Collected data
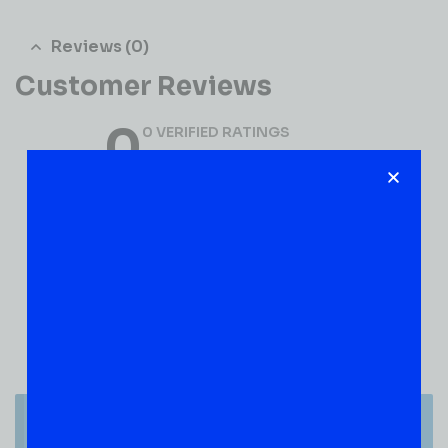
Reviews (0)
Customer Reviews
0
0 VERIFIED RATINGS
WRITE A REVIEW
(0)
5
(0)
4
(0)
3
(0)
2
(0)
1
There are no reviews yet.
* * *
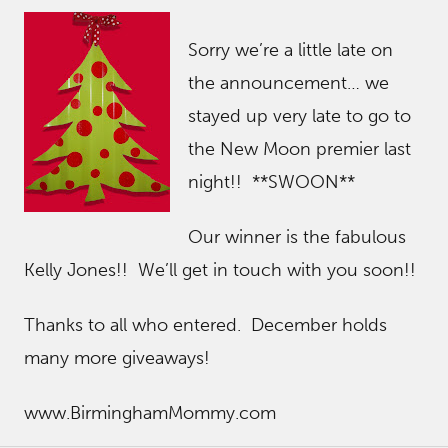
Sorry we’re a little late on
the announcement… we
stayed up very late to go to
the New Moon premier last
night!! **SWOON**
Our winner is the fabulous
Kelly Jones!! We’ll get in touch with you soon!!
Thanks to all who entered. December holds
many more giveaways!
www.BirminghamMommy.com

Task statement: What is needed is a copy of every line above in which "late" appears.

Answer for the task:
Sorry we’re a little late on
stayed up very late to go to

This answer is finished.